September. It is the month of beginnings, of fresh starts, of renewal and reconnection. I took my first breath on an early September day at 3:36 a.m. at Our Lady of Lourdes hospital in Pasco, WA. Twenty-three years and two days later I started a new life with Brendan, a few minutes after 5 p.m. at Mt. Pisgah Presbyterian in Roslyn, WA. I fell in love in September, landing in Paris on the morning of September 10, 1990 and stumbling wearily from a jetway into a country that would hold me in its spell to this very day. A thirteen year career in higher education, running parallel to Brendan's as a high school teacher, meant that our lives ran according to a September-August calendar; Labor Day marked the end of one year and the head-long rush into the next. Even in New Zealand September marked the turn of new page: the first of the month was the official, meteorological start to spring. I breathe easier when the calendar flips from torpid August to bustling September.
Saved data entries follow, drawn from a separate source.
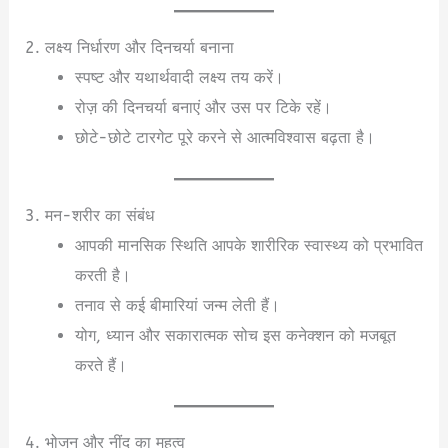
2. लक्ष्य निर्धारण और दिनचर्या बनाना
स्पष्ट और यथार्थवादी लक्ष्य तय करें।
रोज़ की दिनचर्या बनाएं और उस पर टिके रहें।
छोटे-छोटे टारगेट पूरे करने से आत्मविश्वास बढ़ता है।
3. मन-शरीर का संबंध
आपकी मानसिक स्थिति आपके शारीरिक स्वास्थ्य को प्रभावित
करती है।
तनाव से कई बीमारियां जन्म लेती हैं।
योग, ध्यान और सकारात्मक सोच इस कनेक्शन को मजबूत
करते हैं।
4. भोजन और नींद का महत्व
The light loses its glare, deepening to a soothing blue that tempers still-warm afternoons. The sun glows lower on the horizon, beaming harvest gold before sinking behind the Olympic Mountains earlier each evening. For a few glorious weeks the earth balances on the cusp of ripe and decay and the air pulses with deep, ancient smells. Early morning fog brings aromas of a cooling ocean to my doorstep, late afternoon sunshine warms the sugars in the apples and plums that fall and burst open on my neighbors' lawns.
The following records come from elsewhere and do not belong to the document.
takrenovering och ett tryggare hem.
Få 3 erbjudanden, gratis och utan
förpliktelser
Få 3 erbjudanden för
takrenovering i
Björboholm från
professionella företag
This year an estival twist has challenged my internal calendar. After bemoaning a spring that never was, we have been graced with cloudless skies and temperatures that have held steady in the 70s and 80s since late July. September has brought our warmest days; the skies glow Tuscan red and orange at daybreak and sunset as fires burn deep in the Olympic Mountains. We've toasted our weekend dinners of grilled salmon or simple salads on the patio with chilled rosé, even as I dog-ear recipes for hearty soups in the autumn issues of cooking magazines. The bedroom fan, silent for most of the summer, finally got a good dusting off a few weeks ago and oscillates through the night.
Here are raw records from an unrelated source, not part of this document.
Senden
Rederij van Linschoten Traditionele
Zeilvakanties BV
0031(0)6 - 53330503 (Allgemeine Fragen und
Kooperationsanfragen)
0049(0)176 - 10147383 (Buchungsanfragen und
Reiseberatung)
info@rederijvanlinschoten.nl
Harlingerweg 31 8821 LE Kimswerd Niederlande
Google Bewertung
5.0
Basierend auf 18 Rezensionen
I've been grateful for this extension of summer, content to remain in my warm weather uniform of Tevas, tank top and running skort, eating finally-ripe tomatoes and lush peaches, knowing these hedonistic pleasures are fleeting in this land of perpetual dripping green.
But this morning I caught a glimpse of the week's forecast as I flipped through the Sunday paper. Clouds and cooler temperatures will be ours by week's end. I cannot wait.
Brendan just interrupted me, insisting I go outside to look at the moon. The moon that will wax full in few hours. The Harvest Moon. And on the other side of that moon is Autumn. The season to start anew.